Goldmay not pay interest but neither, it seems, do the banks.
Today the Bank of England’s MPC met for their monthly bank-rate setting meeting. This was the 60thmeeting since they first set rates at the record low of 0.5%, five years ago.
Savers’ campaign group Save Our Savers estimates that since the first rate cut to 0.5% on the March 5, 2009, savers have lost ‘a staggering £326 billion.
Thanks to these record low rates and highly inflationary policies, the loss in savings is worth £5,123 per man, woman and child in Britain.
Many of the decisions made by the MPC in recent years have apparently been in an attempt to boost consumer spending. According to Save Our Savers, they have only had a derogatory effect. Two-thirds of the UK economy is dependent on consumer spending, however the £110bn taken from UK households thanks to low interest rates, means the economy has lost out on a hefty boost.
With all the talk of encouraging consumer spending and boosting house-prices, one would think that savings were derogatory for an economy. In fact one would think that savers were being deliberately punished for saving, given the fact that since the cutting of rates they have lost on average £4,200 per year (for a £100,000 of savings) whilst a borrower with a £100,000 mortgage has gained £3,200 a year.

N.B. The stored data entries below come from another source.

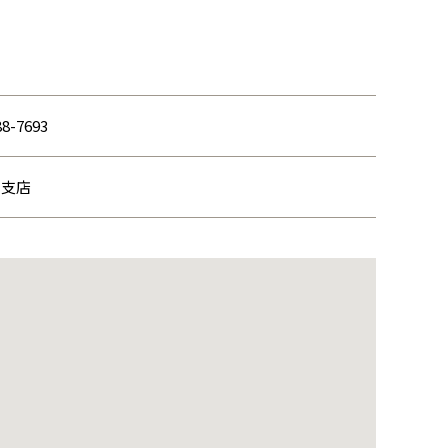
88-7693
宮支店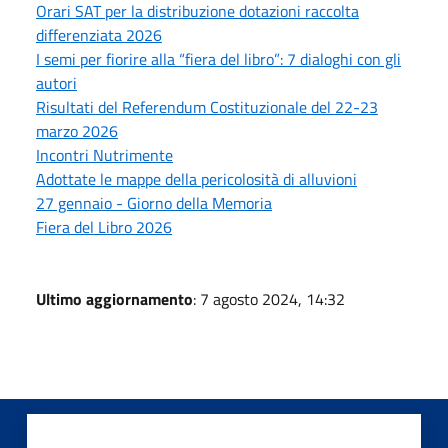
Orari SAT per la distribuzione dotazioni raccolta
differenziata 2026
I semi per fiorire alla “fiera del libro”: 7 dialoghi con gli
autori
Risultati del Referendum Costituzionale del 22-23
marzo 2026
Incontri Nutrimente
Adottate le mappe della pericolosità di alluvioni
27 gennaio - Giorno della Memoria
Fiera del Libro 2026
Ultimo aggiornamento
: 7 agosto 2024, 14:32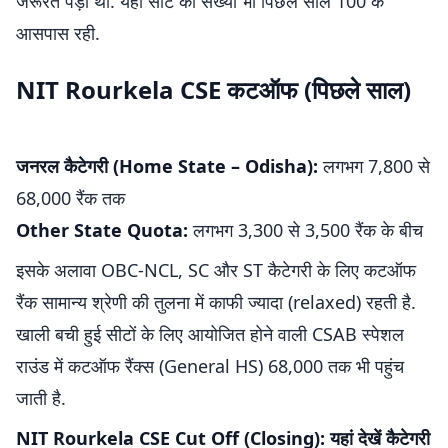
जरूरत पड़ी थी. यहां सीट की संख्या भी पिछले साल 100 के
आसपास रही.
NIT Rourkela CSE कटऑफ (पिछले साल)
जनरल कैटेगरी (Home State – Odisha):
लगभग 7,800 से
68,000 रैंक तक
Other State Quota:
लगभग 3,300 से 3,500 रैंक के बीच
इसके अलावा OBC-NCL, SC और ST कैटेगरी के लिए कटऑफ
रैंक सामान्य श्रेणी की तुलना में काफी ज्यादा (relaxed) रहती है.
खाली बची हुई सीटों के लिए आयोजित होने वाली CSAB स्पेशल
राउंड में कटऑफ रैंक्स (General HS) 68,000 तक भी पहुंच
जाती है.
NIT Rourkela CSE Cut Off (Closing): यहां देखें कैटेगरी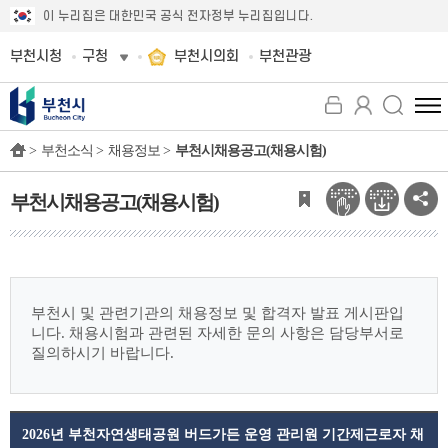
이 누리집은 대한민국 공식 전자정부 누리집입니다.
부천시청
구청
부천시의회
부천관광
전
체
>
부천소식 >
채용정보 >
부천시채용공고(채용시험)
메
뉴
보
부천시채용공고(채용시험)
기
부천시 및 관련기관의 채용정보 및 합격자 발표 게시판입
니다.
채용시험과 관련된 자세한 문의 사항은 담당부서로
질의하시기 바랍니다.
2026년 부천자연생태공원 버드가든 운영 관리원 기간제근로자 채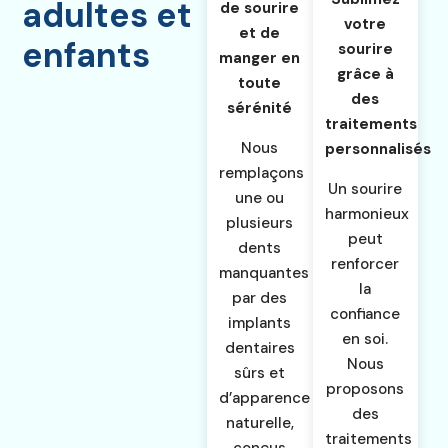
adultes et
de sourire
votre
et de
enfants
sourire
manger en
grâce à
toute
des
sérénité
traitements
Nous
personnalisés
remplaçons
Un sourire
une ou
harmonieux
plusieurs
peut
dents
renforcer
manquantes
la
par des
confiance
implants
en soi.
dentaires
Nous
sûrs et
proposons
d’apparence
des
naturelle,
traitements
conçus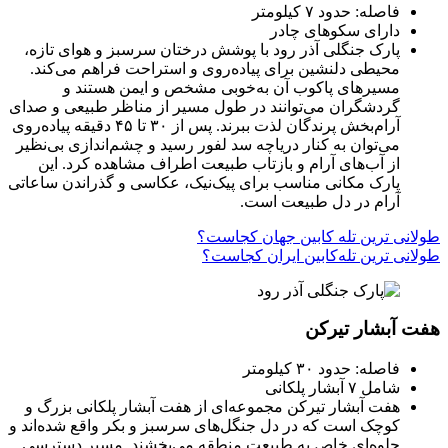
فاصله: حدود ۷ کیلومتر
دارای سکوهای چادر
پارک جنگلی آذر رود با پوشش درختان سرسبز و هوای تازه،
محیطی دلنشین برای پیاده‌روی و استراحت فراهم می‌کند.
مسیرهای پاکوب آن به‌خوبی مشخص و ایمن هستند و
گردشگران می‌توانند در طول مسیر از مناظر طبیعی و صدای
آرام‌بخش پرندگان لذت ببرند. پس از ۳۰ تا ۴۵ دقیقه پیاده‌روی
می‌توان به کنار دریاچه سد لفور رسید و چشم‌اندازی بی‌نظیر
از آب‌های آرام و بازتاب طبیعت اطراف مشاهده کرد. این
پارک مکانی مناسب برای پیک‌نیک، عکاسی و گذراندن ساعاتی
آرام در دل طبیعت است.
طولانی ترین تله کابین جهان کجاست؟
طولانی‌ ترین تله‌کابین ایران کجاست؟
هفت آبشار تیرکن
فاصله: حدود ۳۰ کیلومتر
شامل ۷ آبشار پلکانی
هفت آبشار تیرکن مجموعه‌ای از هفت آبشار پلکانی بزرگ و
کوچک است که در دل جنگل‌های سرسبز و بکر واقع شده‌اند و
جلوه‌ای خاص به طبیعت منطقه می‌بخشند. مسیر دسترسی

Hearing figures such as these makes one wonder how to best diversify their savings so that they are protected from not only central banks’ decisions but also government policy, geopolitical events and any other developments that affect asset classes.
As we have consistently shown, gold acts as a safe-haven and hedge against inflation. Unlike the money literally disappearing from a saver’s bank account, gold cannot be slowly leaked out of your account thanks to government policy.
Savings are supposed to act as a form of insurance, they’re not just a pot for rainy day. In a similar vein of thought, we suggest that people invest in gold as an insurance. Had that £100,000, mentioned previously, been invested in gold back in March 2009, it would now be worth £114,213.
Gold versus cash savings
About a year ago we brought you a fantastic infographic outlining the pros and cons of investing in gold rather than holding cash.
As we pitched gold against cash savings, it was clear that the yellow metal was able to offer a significant amount more in terms of security and as the ultimate place for savings.
Whilst gold is not protected by government guarantee and offers no yield, it acts as a hedge against the factors that most threaten the value of cash savings, namely deflation and inflation, acceptance in other currency areas, and it protects against credit default risk.
Some fear that the gold price will decline should interest rates climb. Firstly, we think that an increase in real interest rates will not happen for some time. But, secondly (and most importantly) a rise in interest rates does not mean a fall in the gold price. Whilst gold returns do tend to be lower when interest rates are between 0% and 4% than when rates are negative, it’s not as though gold trends lower.
Interest rates also play a key role in how gold will react to changes in inflation Professor Brian Lucey, Jonathan A. Batten and Cetin Ciner, concluded in a paper called, "On the Economic Determinants of the Gold-Inflation Relation’ the researchers find that ‘both short and long term interest rate changes forecast changes in gold’s inflation beta…[further] the impact is negative and the cumulative impact of interest changes are felt in approximately 6 months."
Yes savings are important, they are the lifeblood of not only the future of an economy, but also your personal future. This does not mean that you should save in cash to finally access them on a rainy day to find they are worth a mere percentage of their original value. No, protect yourself and your future by putting some of your savings in insurance and invest in gold.